Он просиял, постоял мгновение, будто хотел что-то сказать, но сдержался и смиренным тоном спросил:
— Так я принесу списки?
Он смотрел на меня широко распахнутыми глазами. Рядом стоял Гавейн, придерживая кобылу за узду, и тоже смотрел на меня… точно такими же глазами! Передо мной были две пары совершенно одинаковых темных глаз.
— Нет уж. Сначала отведи лошадь в стойло, — сказала я Гвину, понимая, именно это они и хотели услышать. — Даже я знаю, что это первая забота всадника. А потом принесешь списки ко мне в комнату.
Гавейн мягко улыбнулся, взял мою руку и коснулся ею своего лба, его жест повторил Гвин. Я содрогнулась. Прекрасно, что Гавейн уже все знает, и, тем не менее, остается мне другом, но беда в том, что я не имею права на такие чувства с его стороны. Да и ни с чьей другой тоже. Для этих двоих словно ничего не случилось, я для них оставалась Императрицей. Это дорогого стоило для меня.
— Я благодарен за вашу доброту, леди, — торжественно произнес Гавейн. — В любое время я к вашим услугам.
Я кивнула и оставила их обсуждать детали выездки и успех Гвина. Так и вижу две светловолосых голову, склонившиеся над лошадиной спиной.
Артур приказал Медро покинуть Камланн. Никаких обвинений он не выдвинул. Просто написал указ о том, что Мордред отправляется на Оркады, и всем, кому будет предъявлен сей документ, надлежит оказывать ему помощь в пути. Затем Артур в сопровождении Бедивера и Кея зашел домой к Медро и официально вручил ему пергамент. Медро любезно приветствовал их, прочитал написанное, и сделал вид, что удивлен. Об этом мне рассказывал Кей позже:
«За какое же преступление меня ссылают? — спросил Мордред. Выражение у него было самое невинное, словно на его совести не было проступка более тяжкого, чем кидание камней в соседскую корову. Но Артура непросто смутить.
— Сударь, — ответил он, — вы королевской крови, потому вам не предъявляется никаких обвинений. Но вы — образованный человек, и должны знать, что оскорбление величества является уголовным преступлением, а намеренное оскорбление супруги императора порочит императорское достоинство. Обвинений не последует. Более того, вас не изгоняют, а высылают: вашей собственности и вашему положению на территории Британии ничто не угрожает. Не ущемляются также ваши права и привилегии. Вам лишь запрещено отныне пребывание в Камланне. Можете завтра отправляться. Лошадей возьмете столько, сколько сочтете нужным. Понадобится больше, подайте прошение на мое имя.

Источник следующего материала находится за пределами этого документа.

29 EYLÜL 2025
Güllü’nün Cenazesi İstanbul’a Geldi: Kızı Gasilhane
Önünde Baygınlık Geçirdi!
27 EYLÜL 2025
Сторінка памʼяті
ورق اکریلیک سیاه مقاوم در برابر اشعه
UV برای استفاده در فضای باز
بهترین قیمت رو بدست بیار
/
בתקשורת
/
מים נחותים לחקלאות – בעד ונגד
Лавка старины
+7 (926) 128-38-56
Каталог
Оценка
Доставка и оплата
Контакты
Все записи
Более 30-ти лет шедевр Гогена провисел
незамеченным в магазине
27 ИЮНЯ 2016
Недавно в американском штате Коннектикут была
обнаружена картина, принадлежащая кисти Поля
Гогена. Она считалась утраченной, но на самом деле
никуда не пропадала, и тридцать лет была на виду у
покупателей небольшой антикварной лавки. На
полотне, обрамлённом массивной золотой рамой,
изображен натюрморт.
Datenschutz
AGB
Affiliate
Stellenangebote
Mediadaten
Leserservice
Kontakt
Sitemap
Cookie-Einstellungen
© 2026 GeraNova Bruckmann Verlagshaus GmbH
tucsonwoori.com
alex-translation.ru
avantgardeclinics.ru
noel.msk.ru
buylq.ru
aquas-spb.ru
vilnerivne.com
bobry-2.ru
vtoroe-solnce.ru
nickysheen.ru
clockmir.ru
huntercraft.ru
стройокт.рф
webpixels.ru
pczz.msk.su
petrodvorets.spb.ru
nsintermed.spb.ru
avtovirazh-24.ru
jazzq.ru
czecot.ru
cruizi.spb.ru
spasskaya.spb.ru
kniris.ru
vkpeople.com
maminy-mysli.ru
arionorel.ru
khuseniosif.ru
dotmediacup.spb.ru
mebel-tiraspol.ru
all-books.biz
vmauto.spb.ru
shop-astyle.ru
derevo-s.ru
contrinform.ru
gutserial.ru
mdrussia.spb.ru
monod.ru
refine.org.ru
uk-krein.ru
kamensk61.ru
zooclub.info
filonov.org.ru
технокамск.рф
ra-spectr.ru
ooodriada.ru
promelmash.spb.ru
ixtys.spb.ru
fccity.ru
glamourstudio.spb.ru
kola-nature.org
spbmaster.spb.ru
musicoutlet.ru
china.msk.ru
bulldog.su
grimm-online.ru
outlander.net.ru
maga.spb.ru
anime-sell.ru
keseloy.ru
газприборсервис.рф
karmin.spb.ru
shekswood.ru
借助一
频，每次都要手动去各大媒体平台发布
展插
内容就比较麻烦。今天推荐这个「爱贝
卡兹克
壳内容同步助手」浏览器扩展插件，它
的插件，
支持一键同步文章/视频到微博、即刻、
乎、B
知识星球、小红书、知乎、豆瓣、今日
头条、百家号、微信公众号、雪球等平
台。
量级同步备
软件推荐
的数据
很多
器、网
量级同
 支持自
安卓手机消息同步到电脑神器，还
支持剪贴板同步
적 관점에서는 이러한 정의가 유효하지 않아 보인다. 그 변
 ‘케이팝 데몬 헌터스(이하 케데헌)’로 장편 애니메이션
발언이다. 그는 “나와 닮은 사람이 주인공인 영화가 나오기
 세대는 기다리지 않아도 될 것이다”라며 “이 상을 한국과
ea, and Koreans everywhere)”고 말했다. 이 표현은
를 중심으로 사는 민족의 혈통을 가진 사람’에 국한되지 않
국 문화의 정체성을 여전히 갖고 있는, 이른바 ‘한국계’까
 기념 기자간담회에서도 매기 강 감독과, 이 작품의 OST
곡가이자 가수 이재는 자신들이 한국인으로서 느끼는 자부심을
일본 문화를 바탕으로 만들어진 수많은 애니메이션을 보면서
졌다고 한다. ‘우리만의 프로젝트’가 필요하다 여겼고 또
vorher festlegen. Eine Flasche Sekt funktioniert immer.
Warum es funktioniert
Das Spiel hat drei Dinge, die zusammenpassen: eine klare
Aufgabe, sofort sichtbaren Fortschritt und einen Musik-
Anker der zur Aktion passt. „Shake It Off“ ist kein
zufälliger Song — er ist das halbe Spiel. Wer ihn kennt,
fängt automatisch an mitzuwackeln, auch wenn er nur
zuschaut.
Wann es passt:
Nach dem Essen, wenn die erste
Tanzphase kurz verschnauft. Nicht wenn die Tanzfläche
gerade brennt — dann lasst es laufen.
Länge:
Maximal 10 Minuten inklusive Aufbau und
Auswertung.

Медро запротестовал было, начал что-то говорить о своей невиновности, но милорд Артур только сказал: «Кей вас проводит». Я ухмыльнулся, и он замолчал. Милорд Артур все мне объяснил еще перед тем, как мы пришли туда. Мне очень не по душе этот угорь Медро, и я, в общем, обрадовался, что смогу последить за ним. Да и Агравейна повидать хотелось, что бы там не говорили про то, как он изменился за последние годы. Только, миледи, прошу вас, не давайте вы ему все, что ему пообещал Артур. Он отвалил ему столько золота, словно провожал какого-нибудь союзного короля, а не преступника. Хватит ему на дорожные расходы и десятой части.
— Видишь ли, Кей, — подумав, ответила я, — сторонники Медро сильно обозлятся, что их приятеля высылают без суда. А если станет известно, что ему не пожалели золота, у них будет поменьше претензий. А коли ты будешь рядом с ним, он вряд ли сможет заняться своими любимыми интригами.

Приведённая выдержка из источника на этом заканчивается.